Organs-on-Chip as advanced models of osteoarthritis and mechanically active body districts

The development of a new drug is estimated to require $ 2.8 billion [1, 2] and a time comprised between 10 and 15 years [3]. Moreover, only 10% of compounds considered in phase I clinical trials reach the market [3]. This inefficiency correlates with the lack of predictive preclinical disease models [4].
Classic 2D plasticware-based models were demonstrated to be over-simplified and ineffective drug response predictors [4]. Conversely, costly and time expensive animal models, beside presenting ethical concerns, cannot be adopted in the initial, high throughput, phases of chemical entities screenings [5].
Organs-on-chip (OoC) are microfluidic based devices aiming at recapitulating organ and tissue level functions in vitro [6]. Allowing an increased control over the experimental environment, OoCs are gaining increasing consensus as disease modelling tools. The ability to model diseases affecting mechanically active body districts, such as the musculoskeletal apparatus or the myocardium remains however an open challenge. This aspect becomes particularly relevant when proper disease mimicry requires the incorporation of multiple tissues. Moreover, most OoCs are currently limited to single chamber devices thus impairing their applicability as high throughput screening tools [7].
Case in point, osteoarthritis (OA) is a degenerative disease mainly affecting load bearing joints such as knees and hips. Exact estimates of OA prevalence vary depending on the considered definition of OA, the joint of interest, and the studied population [8]. Knee osteoarthritis was deemed to effect roughly 10% of men and 13% of women over the age of 60 [9]. Despite this, a successful OA treatment is currently missing [10] being existing therapeutic choices palliatives aimed at relieving symptoms rather than reversing the degenerative processes.
OA is recognized as a multifactorial and complex disorder affecting the joint as a whole. OA pathological alterations include hyaline cartilage focal damage and degradation; chondrocyte assumption of a hypertrophic phenotype; vascular invasion, expansion towards the upper layers, and increase of the mineral content of calcified cartilage; and sclerosis and hypomineralization of subchondral bone. Indeed, the whole osteochondral unit (OCU) is affected [11, 12].
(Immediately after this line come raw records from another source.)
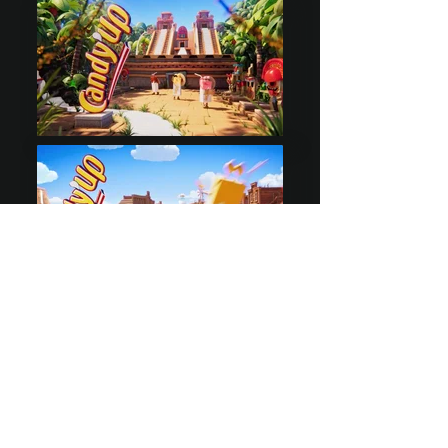
sales@tsunami-studio.com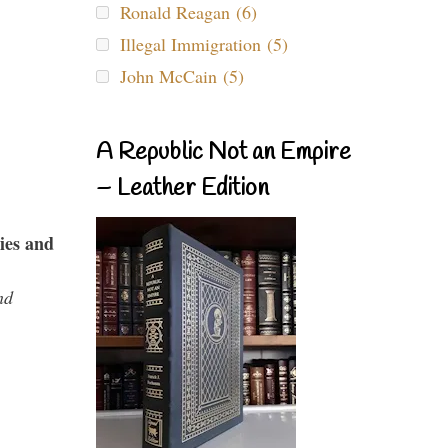
Ronald Reagan (6)
Illegal Immigration (5)
John McCain (5)
A Republic Not an Empire
– Leather Edition
ies and
nd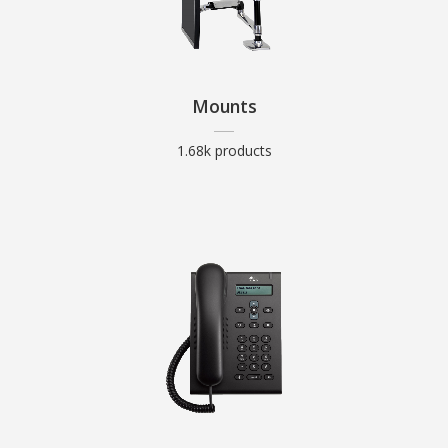
Mounts
1.68k products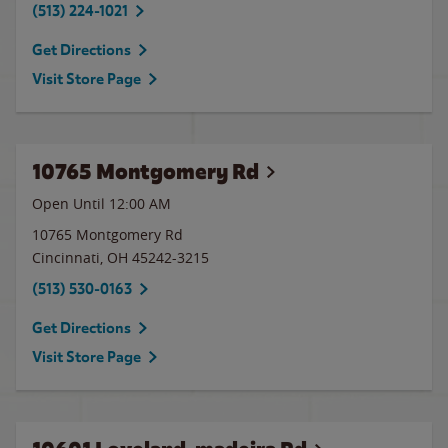
(513) 224-1021
Get Directions
Visit Store Page
10765 Montgomery Rd
Open Until 12:00 AM
10765 Montgomery Rd
Cincinnati
,
OH
45242-3215
(513) 530-0163
Get Directions
Visit Store Page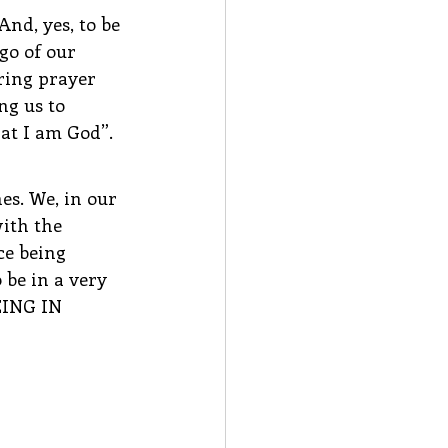
And, yes, to be 
go of our 
ring prayer 
ng us to 
hat I am God”.
es. We, in our 
ith the 
ce being 
be in a very 
EING IN 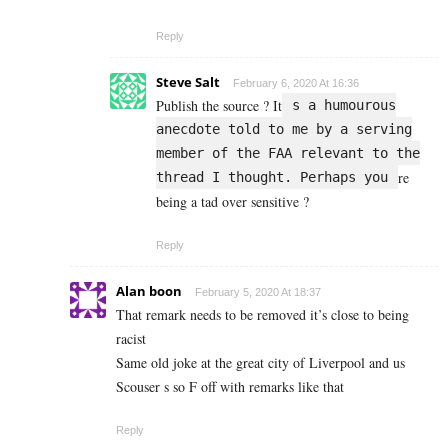
Reply
Steve Salt
February 6, 2020 At 16:36
Publish the source ? It
s a humourous
anecdote told to me by a serving
member of the FAA relevant to the
re
thread I thought. Perhaps you
being a tad over sensitive ?
Reply
Alan boon
February 5, 2020 At 18:37
That remark needs to be removed it’s close to being
racist
Same old joke at the great city of Liverpool and us
Scouser s so F off with remarks like that
Reply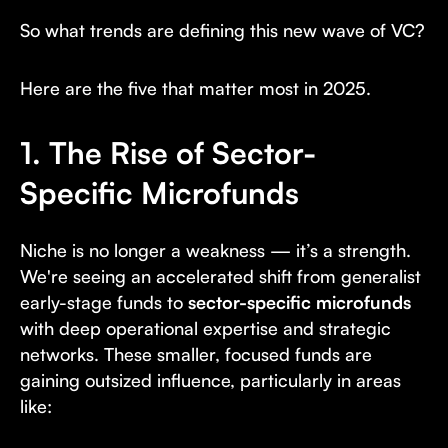
So what trends are defining this new wave of VC?
Here are the five that matter most in 2025.
1. The Rise of Sector-
Specific Microfunds
Niche is no longer a weakness — it’s a strength.
We're seeing an accelerated shift from generalist
early-stage funds to
sector-specific microfunds
with deep operational expertise and strategic
networks. These smaller, focused funds are
gaining outsized influence, particularly in areas
like: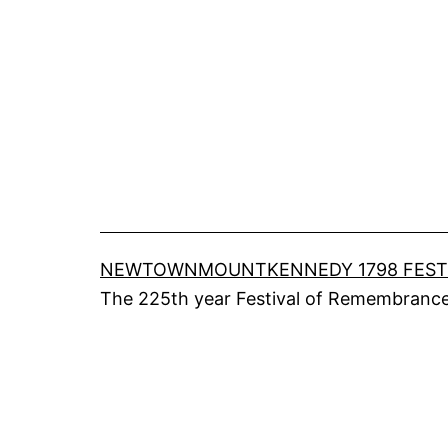
Skip
to
content
NEWTOWNMOUNTKENNEDY 1798 FEST
The 225th year Festival of Remembrance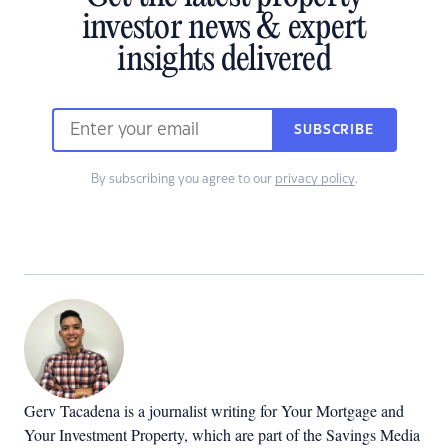
investor news & expert
insights delivered
SUBSCRIBE
By subscribing you agree to our
privacy policy
.
Gerv Tacadena is a journalist writing for Your Mortgage and
Your Investment Property, which are part of the Savings Media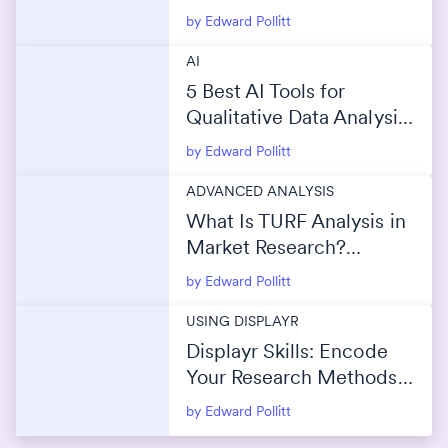
by Edward Pollitt
AI
5 Best AI Tools for
Qualitative Data Analysis
(2026)
by Edward Pollitt
ADVANCED ANALYSIS
What Is TURF Analysis in
Market Research?
(Maximize Reach Without
by Edward Pollitt
Overlap)
USING DISPLAYR
Displayr Skills: Encode
Your Research Methods
Into AI
by Edward Pollitt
While no consensus is present regarding OA origin, a clear correlation between the pathology and mechanical risk factors such as trauma, joint misalignment and obesity has been demonstrated [13][14].
The lack of disease modifying anti-OA drugs was associated to the absence of relevant preclinical OA models [15]. The generation of representative OA models is however challenging given the difficulty of representing the multitude of tissues involved as well as the natural mechanically active joint environment.
In this framework, the present PhD work aimed at exploiting OoCs principles and microfabrication techniques together with tissue engineering, to develop disease relevant models of mechanically active tissues with a particular focus on OA.
The final aim was broke-down into five subsections, each aimed at delivering a specific technological or biological advancement.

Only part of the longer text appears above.